4輪のBMWでは代名詞といえるシルキーシックスエンジンだが、バイクに6気筒エンジンが搭載されたのは2011年発売のK1600 GTが最初である。6気筒エンジンというと、大きなエンジンをイメージする人も多いかもしれないが、さすがに2輪用のそれはコンパクトに設計されている。

とはいえ、車格はそれなりに大柄。停車時にそこそこの重みも感じるけれど、ひとたび走り出せばその重量感はサッと消える。ジェントルかつスポーティという、BMWのクルマに感じられるような印象。そして驚くほど軽快なハンドリングとスポーツ性能を有しているのだ。

そんなK1600シリーズの中で、異色といえるのが2017年にラインナップに加わったK1600 Bである。Bはバガーの略で、バッグ……バイクで言えば、パニアケースが付いているようなマシンを呼ぶのがその語源という。

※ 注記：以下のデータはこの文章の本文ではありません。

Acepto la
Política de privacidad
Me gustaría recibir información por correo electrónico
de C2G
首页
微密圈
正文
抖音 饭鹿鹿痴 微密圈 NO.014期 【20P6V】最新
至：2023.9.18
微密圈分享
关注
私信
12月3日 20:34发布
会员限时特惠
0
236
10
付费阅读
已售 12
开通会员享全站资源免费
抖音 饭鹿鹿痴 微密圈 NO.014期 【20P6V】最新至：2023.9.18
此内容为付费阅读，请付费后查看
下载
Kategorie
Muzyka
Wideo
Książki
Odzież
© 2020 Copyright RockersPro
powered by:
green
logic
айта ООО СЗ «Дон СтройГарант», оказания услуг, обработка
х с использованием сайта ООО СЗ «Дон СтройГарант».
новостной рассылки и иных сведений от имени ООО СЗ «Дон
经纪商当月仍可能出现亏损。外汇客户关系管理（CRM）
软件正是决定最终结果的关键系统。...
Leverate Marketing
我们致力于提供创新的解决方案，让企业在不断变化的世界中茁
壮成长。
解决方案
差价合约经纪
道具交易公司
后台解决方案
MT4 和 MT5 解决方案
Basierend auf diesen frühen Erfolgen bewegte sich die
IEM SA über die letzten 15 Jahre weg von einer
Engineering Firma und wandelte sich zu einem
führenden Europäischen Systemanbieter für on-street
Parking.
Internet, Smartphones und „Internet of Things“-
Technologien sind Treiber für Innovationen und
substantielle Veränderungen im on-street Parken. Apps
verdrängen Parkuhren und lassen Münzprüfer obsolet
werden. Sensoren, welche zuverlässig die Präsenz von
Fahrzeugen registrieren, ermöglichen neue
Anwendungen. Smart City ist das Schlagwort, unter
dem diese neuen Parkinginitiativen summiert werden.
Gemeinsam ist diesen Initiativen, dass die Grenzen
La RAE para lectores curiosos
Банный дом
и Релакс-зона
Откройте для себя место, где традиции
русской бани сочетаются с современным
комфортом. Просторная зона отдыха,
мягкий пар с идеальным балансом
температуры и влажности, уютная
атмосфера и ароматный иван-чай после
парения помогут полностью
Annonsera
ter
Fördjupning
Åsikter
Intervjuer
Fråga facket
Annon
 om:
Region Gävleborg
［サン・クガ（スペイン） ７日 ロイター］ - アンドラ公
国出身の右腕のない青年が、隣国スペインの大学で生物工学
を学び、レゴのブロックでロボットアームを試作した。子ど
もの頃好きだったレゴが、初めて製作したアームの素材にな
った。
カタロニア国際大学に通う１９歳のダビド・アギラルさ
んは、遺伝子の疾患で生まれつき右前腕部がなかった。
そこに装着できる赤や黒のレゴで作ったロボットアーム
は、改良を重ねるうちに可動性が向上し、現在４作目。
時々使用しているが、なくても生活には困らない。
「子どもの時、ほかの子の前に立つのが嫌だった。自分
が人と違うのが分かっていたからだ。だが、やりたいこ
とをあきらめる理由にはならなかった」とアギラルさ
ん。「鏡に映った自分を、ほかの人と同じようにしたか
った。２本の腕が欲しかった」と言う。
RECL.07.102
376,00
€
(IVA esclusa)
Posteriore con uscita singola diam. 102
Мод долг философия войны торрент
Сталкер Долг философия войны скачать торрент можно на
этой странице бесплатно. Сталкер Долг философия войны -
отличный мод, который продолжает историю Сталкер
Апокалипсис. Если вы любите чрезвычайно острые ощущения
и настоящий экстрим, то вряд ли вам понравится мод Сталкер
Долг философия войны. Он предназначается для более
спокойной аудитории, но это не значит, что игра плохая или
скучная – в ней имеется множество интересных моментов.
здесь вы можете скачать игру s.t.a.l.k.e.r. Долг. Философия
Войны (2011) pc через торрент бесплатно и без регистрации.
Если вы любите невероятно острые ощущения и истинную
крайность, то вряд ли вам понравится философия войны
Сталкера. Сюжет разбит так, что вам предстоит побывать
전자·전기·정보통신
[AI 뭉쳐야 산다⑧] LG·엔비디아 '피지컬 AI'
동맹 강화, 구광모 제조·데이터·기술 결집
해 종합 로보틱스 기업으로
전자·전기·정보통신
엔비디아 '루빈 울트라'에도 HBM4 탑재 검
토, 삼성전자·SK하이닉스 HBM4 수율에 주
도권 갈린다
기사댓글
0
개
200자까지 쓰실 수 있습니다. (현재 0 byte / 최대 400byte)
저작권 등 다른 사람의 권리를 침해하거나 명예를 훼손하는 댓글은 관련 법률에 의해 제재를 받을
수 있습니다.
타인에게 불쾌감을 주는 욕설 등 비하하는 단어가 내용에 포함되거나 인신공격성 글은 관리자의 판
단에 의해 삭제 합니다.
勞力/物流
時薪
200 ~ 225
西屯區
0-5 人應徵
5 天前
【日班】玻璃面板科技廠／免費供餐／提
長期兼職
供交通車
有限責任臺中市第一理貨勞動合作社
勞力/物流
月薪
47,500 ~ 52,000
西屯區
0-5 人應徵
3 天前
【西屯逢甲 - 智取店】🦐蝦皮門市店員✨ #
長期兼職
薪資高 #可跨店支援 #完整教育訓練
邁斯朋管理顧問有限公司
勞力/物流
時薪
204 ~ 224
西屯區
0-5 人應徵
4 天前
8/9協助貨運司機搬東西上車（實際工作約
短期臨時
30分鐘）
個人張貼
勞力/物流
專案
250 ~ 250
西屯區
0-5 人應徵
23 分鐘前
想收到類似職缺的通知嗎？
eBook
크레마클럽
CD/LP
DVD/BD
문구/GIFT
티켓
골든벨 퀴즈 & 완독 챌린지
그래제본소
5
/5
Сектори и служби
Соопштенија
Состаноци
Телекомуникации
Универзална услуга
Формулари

しかし、一般的にバガースタイルと呼ばれるモデルは、単純にパニアケースを装着したツーリングモデルを呼ぶのではなく、それをさらにカスタマイズしたもの。ロー&ロングというカスタムではおなじみのスタイルではあるが、そこに積載能力も併せ持つもの。そんなバガーのBMW流の答えがこのマシンということだろう。

そのスタイリングは実に流麗。ワイルドかつゴージャスでありつつも、アウトローの乗るマシンではないといった上品さも感じさせる。車格は大柄だが、低めのシート高により、165cmの身長でも足つきに不安はない。ハンドル位置もさほど遠くなく、取り回しに苦労しそうなプレッシャーはない。

エンジンを始動すると、重厚で存在感のあるサウンドを放つ。アクセルをブリッピングすると、フゥウォン! と、まさに咆哮と呼べるエギゾーストノートを奏でる。このサウンドだけでも買う価値があると思わせるほどの音色である。しかもそこに野蛮な要素は感じられない。ここでも気品を感じさせるのだ。

クラッチを丁寧に繋ぐと、アイドリング状態からでも重量のある車体を軽々と発進させる。驚くほどシルキーで滑らかな吹け上がり。そのスタイリングからエキスパートの乗る……とイメージされがちな同車であるが、呆気ないほどイージーな取り回しとのギャップが面白い。

通常、ローダウンに伴うサスペンションのショート化は乗り心地の低下を招くことにつながり易いが、じつはこのマシン、ベースモデルとなるGTと、サスペンショントラベル自体に変更はない。全体的に低くみえるのは、リア周りの大胆な設計によるもので、ストロークをしっかり確保している恩恵が乗り心地にも現れているのだ。

そして、専用設定となる電子制御サスペンションに加えて、BMW独自のサスペンションシステム、デュオレバーによってそのしなやかさは、猫脚と評したいほど。エンジン振動の少ない滑らかさと相まって、マジックカーペットに乗っているようなフィーリングなのである。

クラッチ操作を必要としないギアアシストプロにより、スコンスコンとギアを上げていく。ショックの伴わないシームレスさと、極低速域から発揮する頼もしいトルクによってなんともいえない上質なフィーリングが味わえる。

例えば、ハーレーは退屈な直線路でも適度な鼓動感とサウンドで飽きさせないという手法をとるが、こちらはBMW流の味わいでこれに対抗している。さらに、それだけで満足させないプラスαがあることも見逃せない。

大柄な車体を感じさせないほどの軽快なハンドリングに驚く。そして、旋回中の接地感、安心感が抜群に高いことにさらに驚く。低い車高のマシンにありがちな、コーナーリングに神経を使うといったことがなく、純粋に楽しめてしまうほどスポーツ性が高いのである。

ロングホイールベースのマシンに多い剛性の頼りなさ=前後のホイールが別々に動いてしまうような兆候もなく、タイムラグを感じさせずしっかり狙ったラインをトレースしていく。

そしてエンジンの底力は凄まじく、アクセルをワイドオープンすれば振り落とされてしまいそうなほど恐ろしいダッシュ力を備えている。ジェントルと思っていたら……そんな二面性が魅力でもある。

安全性に関しては言わずもがなであり、強力なブレーキとともに高い剛性を確保。そして、ライディングをアシストする電子制御は最高級のものが備わっているのだ。

K1600GTに初めて乗った時「バケモノだ!」と思った記憶が蘇った。スタイリングからは想像出来ないトータル性能の高さ。そんな衝撃がここにも待っていた。